Take the simple HTTP application we used in Chapter 3. You emitted a simple HTTP request. As we’ve said, that was a command. The application receives that command, handles it, and produces a result.

Events

Events are actions that have successfully completed. An event represents a fact, something that happened: a keystroke, a failure, an order, anything important to the organization or system at hand. An event can be the result of work done by a command.

Let’s go back to the preceding HTTP request example. Once the response has been written, it becomes an event. We have seen an HTTP request and its response. That event can be written in a log or broadcast to interested parties so they can be aware of what happened.

Events are immutable. You cannot delete an event. Admittedly, you can’t change the past. If you want to refute a previously sent fact, you need to fire another event invalidating the fact. The carried facts are made irrelevant only by another fact establishing the current knowledge.

Messages

But, how to publish these events? There are many ways. These days, solutions like Apache Kafka or Apache ActiveMQ (we cover both in Chapter 11) are popular. They act as brokers between the producers and consumers. Essentially, our events are written into topics or queues. To write these events, the application sends a message to the broker, targeting a specific destination (the queue or the topic).

A message is a self-contained data structure describing the event and any relevant details about the event, such as who emitted it, at what time it was emitted, and potentially its unique ID. It’s generally better to keep the event itself business-centric and use additional metadata for the technical aspects.

On the other side, to consume events, you subscribe to the queue or topic containing the events you are interested in and receive the messages. You unwrap the event and can also get the associated metadata (for example, when the event happened, where it happened, and so forth). The processing of an event can lead to the publication of other events (again, packaged in messages and sent to a known destination) or to the execution of commands.

Brokers and messages can also convey commands. In this case, the message contains the description of the action to execute, and another message (potentially multiple messages) would carry the outcome if needed.

Commands Versus Events: An Example

Let’s take a look at an example to highlight the differences between commands and events. Imagine an ecommerce shop, like the one depicted in Figure 4-2. The user picks a set of products and finalizes the order (process to payment, get the delivery date, etc.).

Simplified architecture of an ecommerce shop
Figure 4-2. Simplified architecture of an ecommerce shop

The user sends a command (using an HTTP request, for example) to the shop service with the items the user wishes to receive. In a traditional application, once ShopService receives the command, it would call OrderService and invoke an order method with the username, the list of items (basket), and so on. Calling the order method is a command. That makes ShopService dependent on OrderService and reduces the component autonomy: ShopService cannot operate without OrderService. We are creating a distributed monolith, a distributed application that would collapse as soon as one of its parts fails.1

Let’s see the difference if, instead of using a command between ShopService and OrderService, we publish an event. Once the user finalizes the order, the application still sends a command to ShopService. However, this time, ShopService transforms that command into an event: a new order has been placed. The event contains the user, the basket, and so on. The event is a fact written in a log, or wrapped into a message and sent to a broker.

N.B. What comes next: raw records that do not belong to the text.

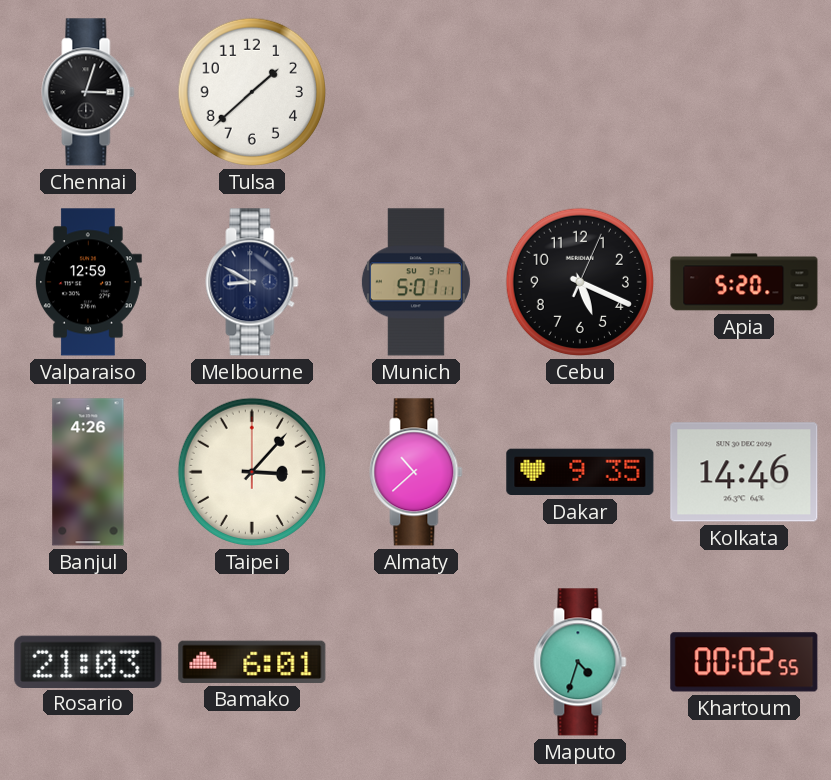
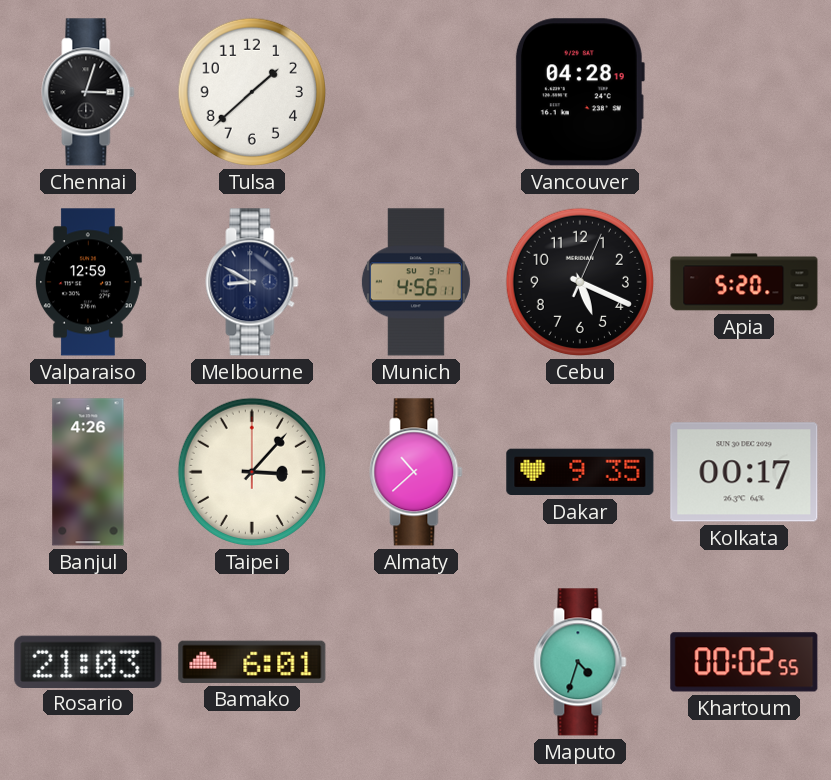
Vancouver: none -> 04:28
Munich: 5:01 -> 4:56
Kolkata: 14:46 -> 00:17
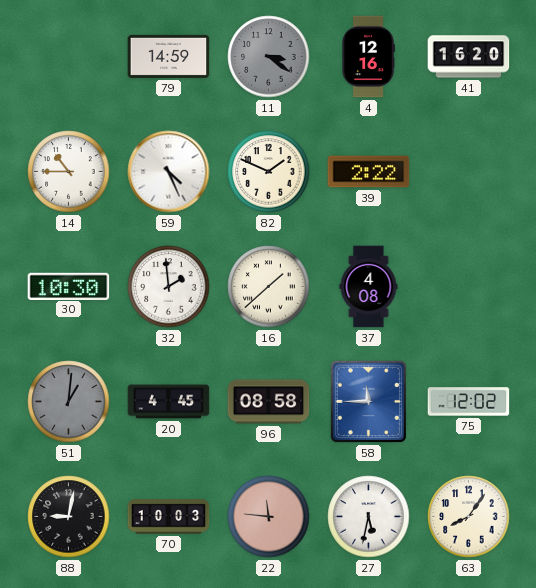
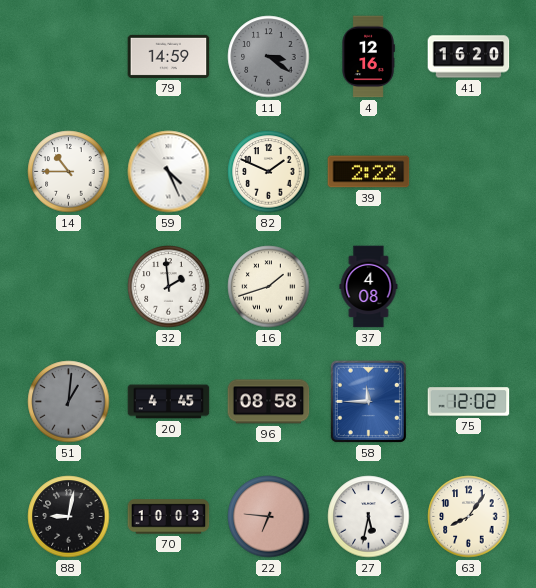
30: 10:30 -> none
16: 1:38 -> 1:42
22: 11:46 -> 6:46
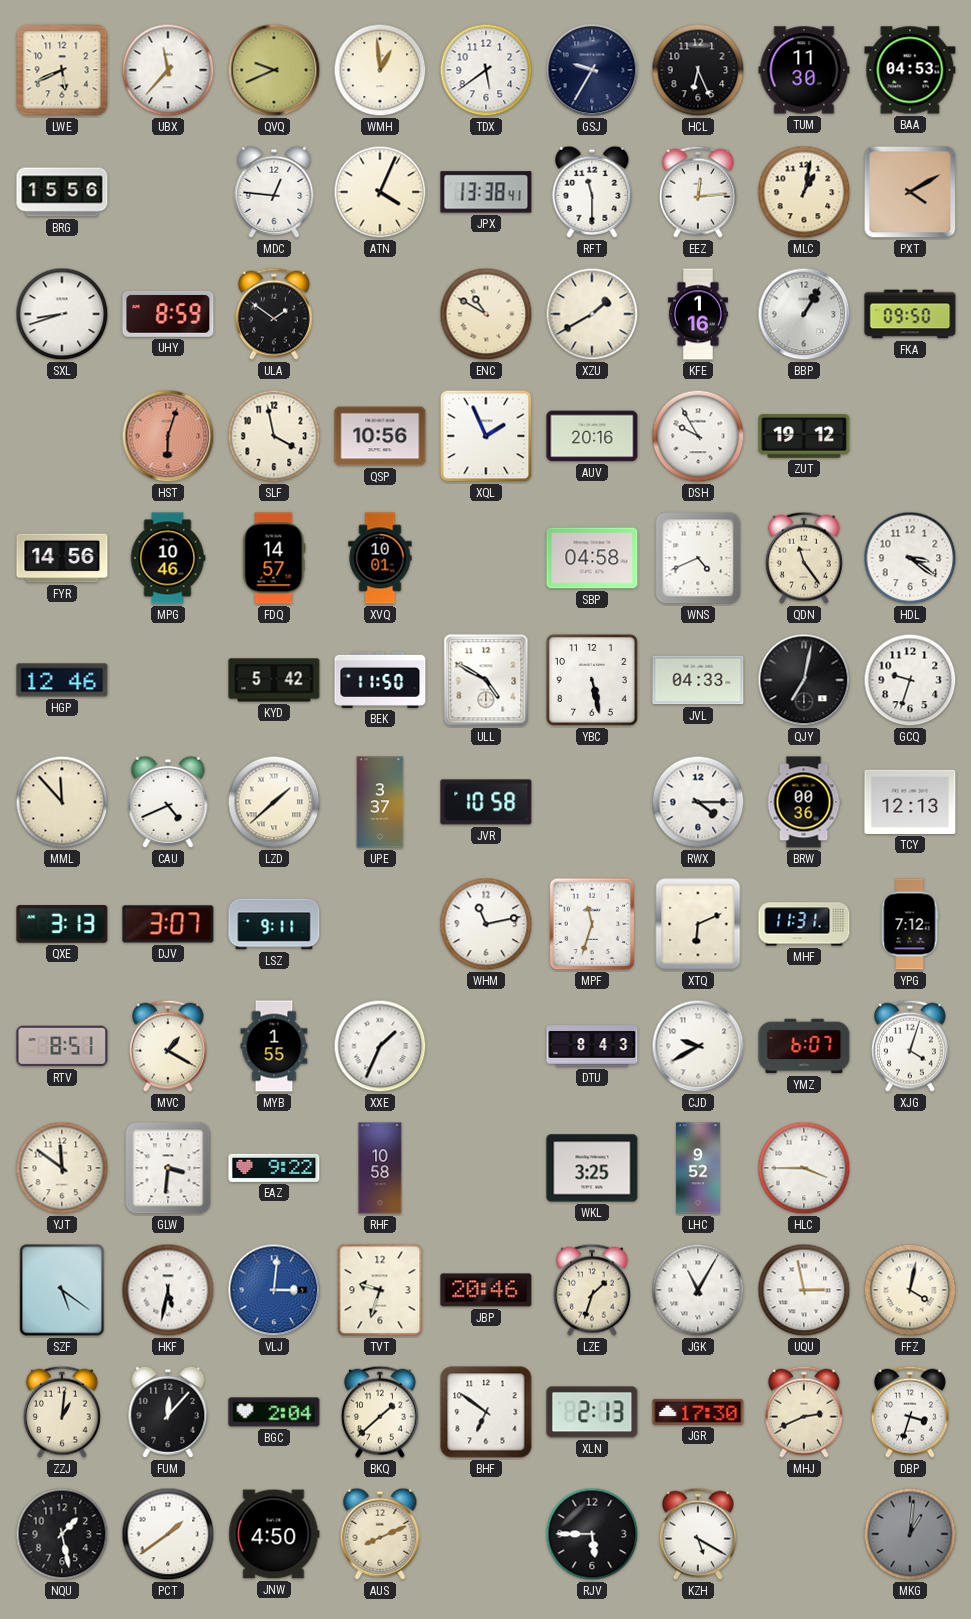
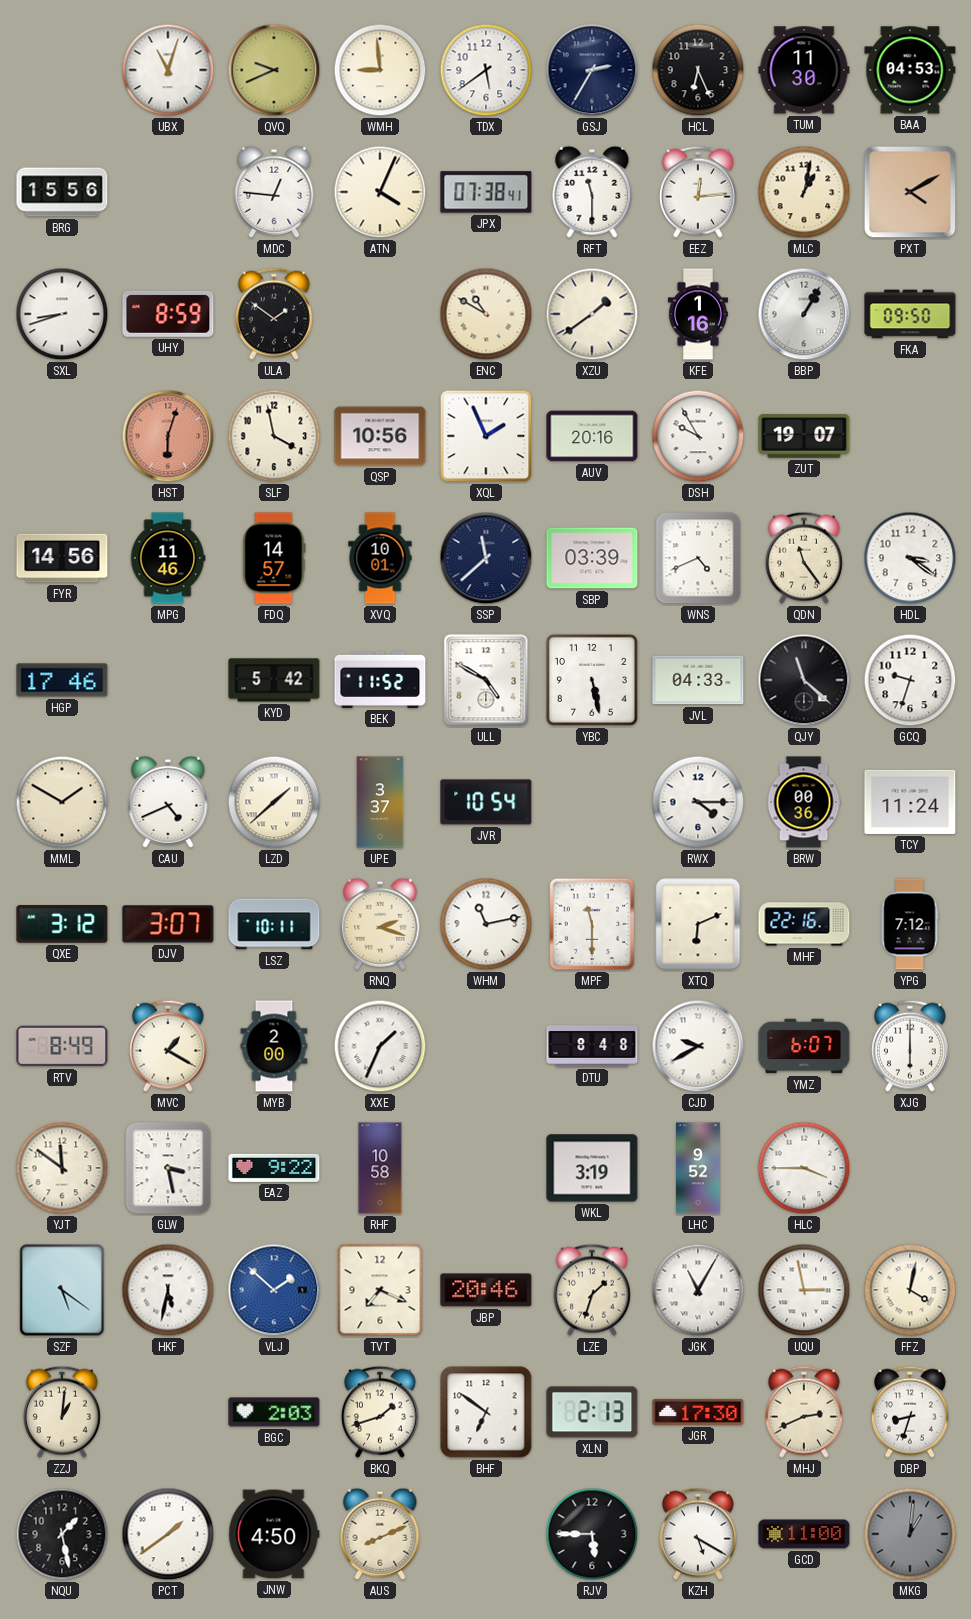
LWE: 5:41 -> none
UBX: 11:37 -> 11:03
WMH: 12:59 -> 8:59
GSJ: 9:35 -> 2:35
JPX: 13:38 -> 07:38
XZU: 1:40 -> 1:39
ZUT: 19:12 -> 19:07
MPG: 10:46 -> 11:46
SSP: none -> 11:38
SBP: 04:58 -> 03:39
HGP: 12:46 -> 17:46
BEK: 11:50 -> 11:52
QJY: 7:02 -> 11:22
MML: 11:53 -> 1:50
JVR: 10:58 -> 10:54
TCY: 12:13 -> 11:24
QXE: 3:13 -> 3:12
LSZ: 9:11 -> 10:11
RNQ: none -> 2:18
MPF: 11:33 -> 11:30
MHF: 11:31 -> 22:16
RTV: 8:51 -> 8:49
MYB: 1:55 -> 2:00
DTU: 8:43 -> 8:48
XJG: 4:03 -> 6:00
GLW: 3:31 -> 3:28
WKL: 3:25 -> 3:19
VLJ: 3:01 -> 1:52
TVT: 9:33 -> 7:19
FUM: 12:07 -> none
BGC: 2:04 -> 2:03
BKQ: 1:38 -> 1:42
DBP: 3:33 -> 8:33
GCD: none -> 11:00
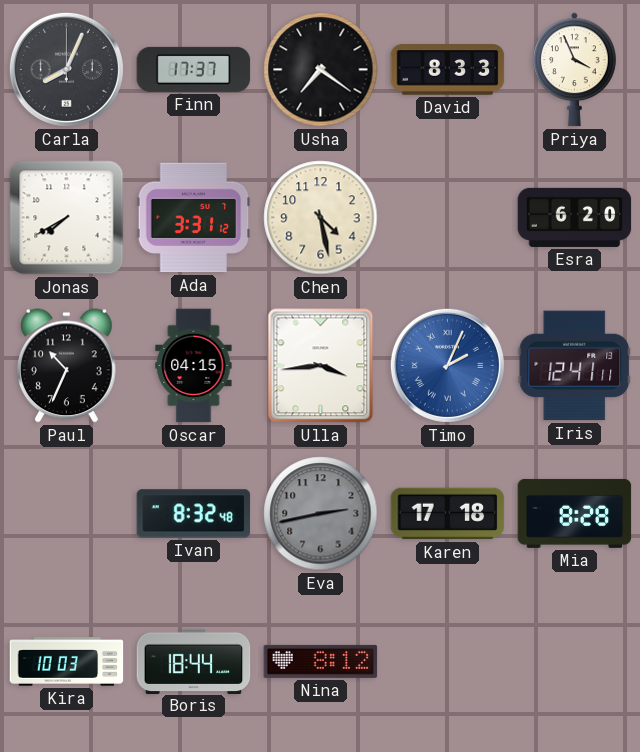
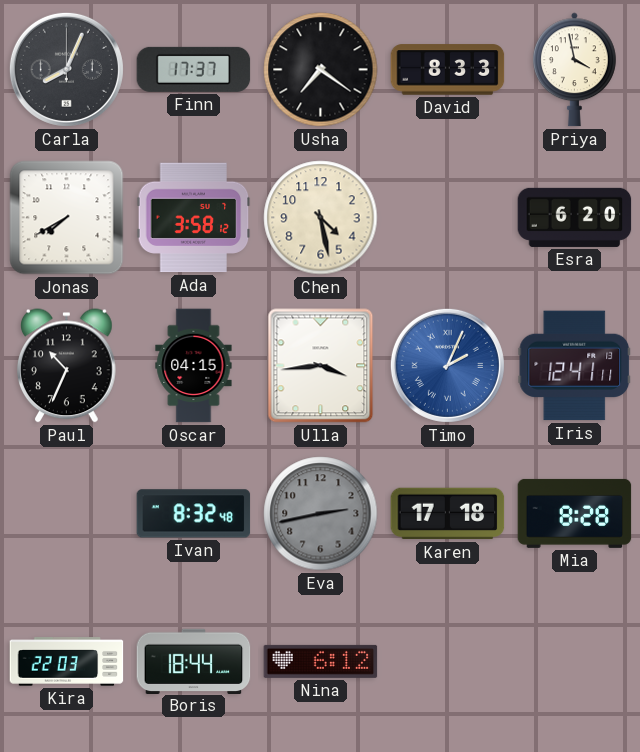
Priya: 3:56 -> 3:58
Ada: 3:31 -> 3:58
Kira: 10:03 -> 22:03
Nina: 8:12 -> 6:12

On the other side, OrderService observes the a new order has been placed event, by reading where these events are stored. When ShopService emits the event, it receives it and can process it.

With this architecture, ShopService does not depend on OrderService. In addition, OrderService does not depend on ShopService, and it would process any observed event, regardless of the emitter. For example, a mobile application can emit the same event when the user validates an order from a mobile phone.

Multiple components can consume events (Figure 4-3). For example, in addition to OrderService, StatisticsService keeps track of the most ordered items. It consumes the same event, without having to modify ShopService to receive them.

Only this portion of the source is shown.